Girl, 11, pregnant after being raped by boy, 14, should have termination – judge

A pregnant 11-year-old girl who has twice been raped by teenage boys should have a termination, a High Court judge has ruled.

Mrs Justice Arbuthnot was told how the girl became pregnant earlier this year, after being raped by a 14-year-old boy she “met on the internet”, when aged 10.

She was raped by another 14-year-old boy, a few weeks later, when she was 11, the judge heard.

The judge has made decisions about what moves are in the girl’s best interests after considering the case at a recent private hearing in the Family Division of the High Court in London.

She also ruled that the placenta should be used for the “purposes of forensic testing in a criminal investigation”.

Mrs Justice Arbuthnot has outlined detail of the case in a written ruling made available on Wednesday.

Health authority bosses had asked the judge to rule that a termination of pregnancy was in the girl’s best interests and that taking tissue from the placenta for forensic testing was in her best interests.
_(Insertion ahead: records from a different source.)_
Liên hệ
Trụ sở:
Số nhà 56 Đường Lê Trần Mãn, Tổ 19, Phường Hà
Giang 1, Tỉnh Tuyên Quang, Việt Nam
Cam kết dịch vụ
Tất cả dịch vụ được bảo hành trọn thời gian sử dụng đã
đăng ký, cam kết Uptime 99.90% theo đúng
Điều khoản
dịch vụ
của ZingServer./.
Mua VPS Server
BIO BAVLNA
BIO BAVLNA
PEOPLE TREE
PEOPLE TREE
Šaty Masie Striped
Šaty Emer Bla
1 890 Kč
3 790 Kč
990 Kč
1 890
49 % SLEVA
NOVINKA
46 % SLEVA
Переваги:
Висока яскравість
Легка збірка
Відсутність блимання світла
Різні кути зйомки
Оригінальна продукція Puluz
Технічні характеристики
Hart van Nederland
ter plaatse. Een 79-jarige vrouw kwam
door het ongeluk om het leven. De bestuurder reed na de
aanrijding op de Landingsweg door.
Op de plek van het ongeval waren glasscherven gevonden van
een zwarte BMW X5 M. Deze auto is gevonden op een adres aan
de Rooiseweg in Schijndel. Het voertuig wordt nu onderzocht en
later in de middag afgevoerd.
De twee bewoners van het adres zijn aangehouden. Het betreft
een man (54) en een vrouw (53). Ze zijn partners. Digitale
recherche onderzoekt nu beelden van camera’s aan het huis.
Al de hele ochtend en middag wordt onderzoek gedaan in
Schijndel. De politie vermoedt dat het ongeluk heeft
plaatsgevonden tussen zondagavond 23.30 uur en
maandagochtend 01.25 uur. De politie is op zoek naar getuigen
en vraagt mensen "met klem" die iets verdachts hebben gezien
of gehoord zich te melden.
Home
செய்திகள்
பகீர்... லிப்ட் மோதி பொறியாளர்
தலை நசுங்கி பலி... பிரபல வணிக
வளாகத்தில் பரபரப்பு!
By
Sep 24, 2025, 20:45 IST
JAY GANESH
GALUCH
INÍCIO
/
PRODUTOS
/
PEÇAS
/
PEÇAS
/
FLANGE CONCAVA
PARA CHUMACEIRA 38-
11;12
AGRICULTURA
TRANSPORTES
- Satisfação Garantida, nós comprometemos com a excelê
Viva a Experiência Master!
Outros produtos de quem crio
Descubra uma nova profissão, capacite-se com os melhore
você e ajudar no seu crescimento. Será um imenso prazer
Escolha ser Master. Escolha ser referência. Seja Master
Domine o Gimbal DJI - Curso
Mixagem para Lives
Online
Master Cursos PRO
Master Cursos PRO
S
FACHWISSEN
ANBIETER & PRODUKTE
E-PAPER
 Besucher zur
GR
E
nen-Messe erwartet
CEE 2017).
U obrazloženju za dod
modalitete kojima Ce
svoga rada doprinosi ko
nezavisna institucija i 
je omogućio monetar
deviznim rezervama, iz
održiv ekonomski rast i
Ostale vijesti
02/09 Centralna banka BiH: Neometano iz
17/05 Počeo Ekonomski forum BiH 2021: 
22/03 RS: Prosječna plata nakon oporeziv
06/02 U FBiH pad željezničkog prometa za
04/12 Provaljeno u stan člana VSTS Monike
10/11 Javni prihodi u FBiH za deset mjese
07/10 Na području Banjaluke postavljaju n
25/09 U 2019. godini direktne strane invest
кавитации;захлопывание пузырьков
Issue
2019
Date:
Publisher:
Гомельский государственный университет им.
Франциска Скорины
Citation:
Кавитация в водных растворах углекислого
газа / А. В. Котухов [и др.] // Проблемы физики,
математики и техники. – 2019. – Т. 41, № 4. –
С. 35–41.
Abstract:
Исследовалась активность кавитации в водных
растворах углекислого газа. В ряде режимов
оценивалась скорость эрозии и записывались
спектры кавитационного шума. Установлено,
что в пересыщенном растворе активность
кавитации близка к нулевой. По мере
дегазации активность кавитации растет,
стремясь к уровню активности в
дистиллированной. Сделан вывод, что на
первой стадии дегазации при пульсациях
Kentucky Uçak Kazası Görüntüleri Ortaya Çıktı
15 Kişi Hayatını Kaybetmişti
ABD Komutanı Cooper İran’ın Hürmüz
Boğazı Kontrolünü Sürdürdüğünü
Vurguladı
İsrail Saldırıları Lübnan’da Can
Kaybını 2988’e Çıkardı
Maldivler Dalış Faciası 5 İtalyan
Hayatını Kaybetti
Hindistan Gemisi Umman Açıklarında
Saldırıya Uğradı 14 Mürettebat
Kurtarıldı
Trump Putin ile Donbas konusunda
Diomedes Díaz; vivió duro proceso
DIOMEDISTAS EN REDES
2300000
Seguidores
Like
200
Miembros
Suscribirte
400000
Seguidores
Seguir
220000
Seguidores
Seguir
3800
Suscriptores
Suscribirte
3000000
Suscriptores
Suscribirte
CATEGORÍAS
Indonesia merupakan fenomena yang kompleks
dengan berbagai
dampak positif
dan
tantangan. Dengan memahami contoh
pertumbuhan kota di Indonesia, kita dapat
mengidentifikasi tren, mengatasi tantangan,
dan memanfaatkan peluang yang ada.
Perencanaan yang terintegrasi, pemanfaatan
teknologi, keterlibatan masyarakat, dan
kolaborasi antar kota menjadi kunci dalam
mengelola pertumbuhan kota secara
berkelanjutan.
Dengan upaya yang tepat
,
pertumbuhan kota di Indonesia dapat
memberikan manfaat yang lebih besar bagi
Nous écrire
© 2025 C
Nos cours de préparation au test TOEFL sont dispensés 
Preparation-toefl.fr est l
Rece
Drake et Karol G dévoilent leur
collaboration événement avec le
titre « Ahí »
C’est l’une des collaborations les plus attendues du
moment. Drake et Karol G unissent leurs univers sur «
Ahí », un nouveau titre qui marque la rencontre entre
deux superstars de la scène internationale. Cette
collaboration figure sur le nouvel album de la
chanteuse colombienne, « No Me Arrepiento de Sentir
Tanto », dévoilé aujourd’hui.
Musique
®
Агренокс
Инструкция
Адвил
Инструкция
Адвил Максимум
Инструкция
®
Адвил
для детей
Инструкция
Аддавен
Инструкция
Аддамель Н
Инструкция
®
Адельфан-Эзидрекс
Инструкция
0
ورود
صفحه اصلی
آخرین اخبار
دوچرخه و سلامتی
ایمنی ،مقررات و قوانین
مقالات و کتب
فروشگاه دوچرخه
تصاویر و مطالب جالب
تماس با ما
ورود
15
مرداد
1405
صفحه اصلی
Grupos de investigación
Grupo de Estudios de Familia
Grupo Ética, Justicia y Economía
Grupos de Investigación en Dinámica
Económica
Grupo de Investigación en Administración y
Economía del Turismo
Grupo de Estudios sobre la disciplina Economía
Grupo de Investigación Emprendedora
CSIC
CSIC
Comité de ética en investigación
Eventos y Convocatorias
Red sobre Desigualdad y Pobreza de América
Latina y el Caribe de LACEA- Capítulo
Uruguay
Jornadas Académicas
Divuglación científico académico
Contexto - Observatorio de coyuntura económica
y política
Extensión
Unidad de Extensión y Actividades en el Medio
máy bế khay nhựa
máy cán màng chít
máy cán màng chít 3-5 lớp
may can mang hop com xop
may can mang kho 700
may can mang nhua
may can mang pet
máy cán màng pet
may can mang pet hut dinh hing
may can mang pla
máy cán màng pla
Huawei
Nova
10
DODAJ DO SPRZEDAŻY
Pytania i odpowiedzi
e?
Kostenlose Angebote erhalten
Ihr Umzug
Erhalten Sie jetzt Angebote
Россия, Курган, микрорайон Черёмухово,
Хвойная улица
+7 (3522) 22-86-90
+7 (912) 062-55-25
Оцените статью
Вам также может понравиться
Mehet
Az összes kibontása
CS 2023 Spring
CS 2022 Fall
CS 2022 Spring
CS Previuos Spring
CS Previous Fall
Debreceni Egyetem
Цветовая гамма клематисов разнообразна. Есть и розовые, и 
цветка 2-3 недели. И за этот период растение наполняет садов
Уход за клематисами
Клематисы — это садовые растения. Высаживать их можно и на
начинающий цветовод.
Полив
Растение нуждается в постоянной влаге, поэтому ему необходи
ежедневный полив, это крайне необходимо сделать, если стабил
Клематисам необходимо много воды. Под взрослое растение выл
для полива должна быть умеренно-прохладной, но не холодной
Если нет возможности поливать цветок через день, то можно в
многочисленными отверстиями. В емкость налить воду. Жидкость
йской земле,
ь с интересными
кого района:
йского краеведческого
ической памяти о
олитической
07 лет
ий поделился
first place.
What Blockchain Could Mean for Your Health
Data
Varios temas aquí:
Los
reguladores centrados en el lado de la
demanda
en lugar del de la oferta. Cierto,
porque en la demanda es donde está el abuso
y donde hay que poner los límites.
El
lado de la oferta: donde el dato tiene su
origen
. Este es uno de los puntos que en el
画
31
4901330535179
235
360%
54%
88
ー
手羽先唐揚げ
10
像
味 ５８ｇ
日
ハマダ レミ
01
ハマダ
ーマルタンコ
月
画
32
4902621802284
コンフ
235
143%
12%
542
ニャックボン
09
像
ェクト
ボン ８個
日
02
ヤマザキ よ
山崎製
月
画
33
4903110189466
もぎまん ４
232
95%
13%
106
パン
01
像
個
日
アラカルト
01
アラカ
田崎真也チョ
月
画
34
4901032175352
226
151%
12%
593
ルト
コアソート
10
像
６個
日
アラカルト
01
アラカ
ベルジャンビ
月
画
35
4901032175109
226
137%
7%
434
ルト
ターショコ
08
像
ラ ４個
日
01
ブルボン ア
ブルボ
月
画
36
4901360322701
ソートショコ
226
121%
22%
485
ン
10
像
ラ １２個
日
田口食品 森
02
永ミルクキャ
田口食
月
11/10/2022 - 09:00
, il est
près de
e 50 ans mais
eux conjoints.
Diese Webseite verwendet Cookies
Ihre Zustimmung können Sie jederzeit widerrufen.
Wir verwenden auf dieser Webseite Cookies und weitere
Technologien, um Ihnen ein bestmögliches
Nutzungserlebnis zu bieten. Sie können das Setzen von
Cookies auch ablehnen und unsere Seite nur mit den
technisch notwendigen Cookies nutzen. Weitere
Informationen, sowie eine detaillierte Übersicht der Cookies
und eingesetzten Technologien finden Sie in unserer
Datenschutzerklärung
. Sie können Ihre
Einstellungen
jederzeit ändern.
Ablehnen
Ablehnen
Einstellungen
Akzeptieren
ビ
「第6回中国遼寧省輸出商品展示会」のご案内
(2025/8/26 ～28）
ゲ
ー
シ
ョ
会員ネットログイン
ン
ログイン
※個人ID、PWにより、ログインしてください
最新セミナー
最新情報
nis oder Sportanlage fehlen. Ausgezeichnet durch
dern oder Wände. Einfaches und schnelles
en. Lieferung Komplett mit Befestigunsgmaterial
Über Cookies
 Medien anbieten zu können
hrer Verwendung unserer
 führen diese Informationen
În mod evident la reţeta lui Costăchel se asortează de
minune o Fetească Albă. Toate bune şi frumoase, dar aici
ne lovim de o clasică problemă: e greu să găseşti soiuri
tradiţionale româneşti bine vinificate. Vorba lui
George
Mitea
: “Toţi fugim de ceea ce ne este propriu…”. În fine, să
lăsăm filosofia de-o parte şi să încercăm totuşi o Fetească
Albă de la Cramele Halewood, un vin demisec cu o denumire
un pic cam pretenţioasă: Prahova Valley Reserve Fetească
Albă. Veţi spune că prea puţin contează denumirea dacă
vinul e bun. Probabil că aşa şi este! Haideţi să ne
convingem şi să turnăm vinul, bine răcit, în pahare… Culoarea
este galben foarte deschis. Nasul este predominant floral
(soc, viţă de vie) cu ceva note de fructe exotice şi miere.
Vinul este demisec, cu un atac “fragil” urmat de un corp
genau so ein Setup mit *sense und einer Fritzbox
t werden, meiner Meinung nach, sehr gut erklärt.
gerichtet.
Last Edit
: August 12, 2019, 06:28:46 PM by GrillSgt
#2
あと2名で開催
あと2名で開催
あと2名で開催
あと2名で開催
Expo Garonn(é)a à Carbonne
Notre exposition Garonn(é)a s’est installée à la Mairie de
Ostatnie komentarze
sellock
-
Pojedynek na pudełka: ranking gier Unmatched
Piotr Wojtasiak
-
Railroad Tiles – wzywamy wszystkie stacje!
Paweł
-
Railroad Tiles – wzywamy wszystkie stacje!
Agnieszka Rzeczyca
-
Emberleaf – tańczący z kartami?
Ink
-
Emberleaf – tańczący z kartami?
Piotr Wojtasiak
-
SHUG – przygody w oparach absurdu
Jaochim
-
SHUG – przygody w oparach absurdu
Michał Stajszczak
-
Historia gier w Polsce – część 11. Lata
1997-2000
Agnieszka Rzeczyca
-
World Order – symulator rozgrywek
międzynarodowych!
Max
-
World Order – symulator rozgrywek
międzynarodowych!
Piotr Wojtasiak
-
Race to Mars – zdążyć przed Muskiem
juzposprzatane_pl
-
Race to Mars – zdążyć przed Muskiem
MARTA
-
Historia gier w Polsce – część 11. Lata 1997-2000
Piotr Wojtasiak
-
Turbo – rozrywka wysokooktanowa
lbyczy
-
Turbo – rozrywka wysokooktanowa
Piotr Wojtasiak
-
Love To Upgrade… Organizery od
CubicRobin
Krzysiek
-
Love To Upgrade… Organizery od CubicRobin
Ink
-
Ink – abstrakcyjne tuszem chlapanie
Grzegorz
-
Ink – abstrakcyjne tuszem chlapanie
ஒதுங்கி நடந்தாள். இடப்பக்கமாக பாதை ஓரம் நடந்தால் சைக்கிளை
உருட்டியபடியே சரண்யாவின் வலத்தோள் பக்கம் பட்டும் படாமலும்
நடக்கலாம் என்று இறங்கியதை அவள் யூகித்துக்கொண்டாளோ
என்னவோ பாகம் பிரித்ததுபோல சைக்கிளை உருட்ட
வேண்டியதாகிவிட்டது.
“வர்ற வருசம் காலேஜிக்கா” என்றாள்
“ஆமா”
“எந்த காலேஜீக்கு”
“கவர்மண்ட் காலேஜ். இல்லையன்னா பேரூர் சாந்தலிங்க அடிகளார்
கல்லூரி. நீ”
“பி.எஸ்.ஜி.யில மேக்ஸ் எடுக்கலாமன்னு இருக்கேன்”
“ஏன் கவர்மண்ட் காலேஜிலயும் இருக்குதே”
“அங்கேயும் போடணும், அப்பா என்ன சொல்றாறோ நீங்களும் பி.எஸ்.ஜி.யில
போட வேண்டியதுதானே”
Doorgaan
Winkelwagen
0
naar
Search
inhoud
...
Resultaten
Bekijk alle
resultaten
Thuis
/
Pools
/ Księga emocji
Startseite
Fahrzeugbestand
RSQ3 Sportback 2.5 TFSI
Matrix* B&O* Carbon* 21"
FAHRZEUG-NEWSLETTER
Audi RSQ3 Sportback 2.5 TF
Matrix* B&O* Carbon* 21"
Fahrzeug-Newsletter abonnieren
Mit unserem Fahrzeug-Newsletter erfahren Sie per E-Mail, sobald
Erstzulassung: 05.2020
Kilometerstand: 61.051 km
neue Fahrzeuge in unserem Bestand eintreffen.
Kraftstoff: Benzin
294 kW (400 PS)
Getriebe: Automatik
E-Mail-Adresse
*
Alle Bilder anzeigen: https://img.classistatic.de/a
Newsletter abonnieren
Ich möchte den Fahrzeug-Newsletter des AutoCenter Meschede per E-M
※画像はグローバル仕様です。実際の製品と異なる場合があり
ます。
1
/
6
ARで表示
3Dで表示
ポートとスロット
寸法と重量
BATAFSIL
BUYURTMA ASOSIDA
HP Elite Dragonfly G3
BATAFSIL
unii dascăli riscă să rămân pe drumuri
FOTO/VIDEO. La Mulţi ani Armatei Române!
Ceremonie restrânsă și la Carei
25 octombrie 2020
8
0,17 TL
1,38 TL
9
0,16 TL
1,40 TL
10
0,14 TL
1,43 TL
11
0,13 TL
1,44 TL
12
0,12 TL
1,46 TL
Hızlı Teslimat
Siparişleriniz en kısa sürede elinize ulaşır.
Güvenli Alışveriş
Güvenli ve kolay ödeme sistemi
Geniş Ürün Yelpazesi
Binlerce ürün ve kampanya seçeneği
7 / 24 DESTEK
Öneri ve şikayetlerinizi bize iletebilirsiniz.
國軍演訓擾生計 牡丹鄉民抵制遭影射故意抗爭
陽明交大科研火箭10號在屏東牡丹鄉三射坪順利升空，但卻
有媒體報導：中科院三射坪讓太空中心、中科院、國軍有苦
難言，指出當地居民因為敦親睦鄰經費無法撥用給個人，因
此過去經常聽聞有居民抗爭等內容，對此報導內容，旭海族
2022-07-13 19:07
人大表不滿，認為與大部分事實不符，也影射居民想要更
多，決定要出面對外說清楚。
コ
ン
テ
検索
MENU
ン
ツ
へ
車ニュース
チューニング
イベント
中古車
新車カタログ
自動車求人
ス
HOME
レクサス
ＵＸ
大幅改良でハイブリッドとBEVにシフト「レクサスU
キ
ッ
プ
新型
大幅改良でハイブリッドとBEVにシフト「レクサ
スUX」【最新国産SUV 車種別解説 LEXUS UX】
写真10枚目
The judge has ruled that children involved cannot be identified and has not named the “health board” which began litigation.

Mrs Justice Arbuthnot said the girl lived at home with her parents.

She said council social workers had “safeguarding concerns” about the care she was receiving at home from her mother and father.

The judge said the girl was now 11.

“She became pregnant after being raped by a 14-year-old she met on the internet when she was aged 10, on the 18th or 21st of May 2023,” said Mrs Justice Arbuthnot.

“She was raped by another 14-year-old boy on the 11th of June 2023, but he did not make her pregnant.”

The judge said a health board had applied for “declarations that a termination of pregnancy would be in her best interests” and that it would be “in her best interests for tissue taken from the placenta to be used for the purposes of forensic testing in a criminal investigation”.

She concluded that both moves were in the girl’s best interests.

Mrs Justice Arbuthnot heard from specialists and professionals involved in the girl’s care.

She heard that the girl had been “self-harming” following a family bereavement and had a history of “neglecting herself”.

The judge was also told that the girl had been “watching pornography since the age of eight”.

She was also told of “signs” that the girl had been putting herself into “sexually exploitable positions”.

Mrs Justice Arbuthnot said she had considered the provision of the abortion legislation.

Specialist evidence showed that the girl lacked the “intellectual development and capacity” to “process the complexity of the decisions that had to be made”, said the judge.

Doctors had told the judge that “physical health risks” were “over and above the normal risks of pregnancy”.

They said there were “no studies on pregnancy in children as young as 11”.

The judge said the risks of continuing the pregnancy and childbirth were “significant”.

She said she was concerned about the impact of the “size” of the girl’s “anatomy”.

“Her body may be just too small to give birth other than by a caesarean,” said the judge.

“Any experience would be likely to traumatise her.”

The judge added: “Another issue which in my judgment would affect her mental health in the longer term if the pregnancy were to continue is that the baby was conceived during a rape.”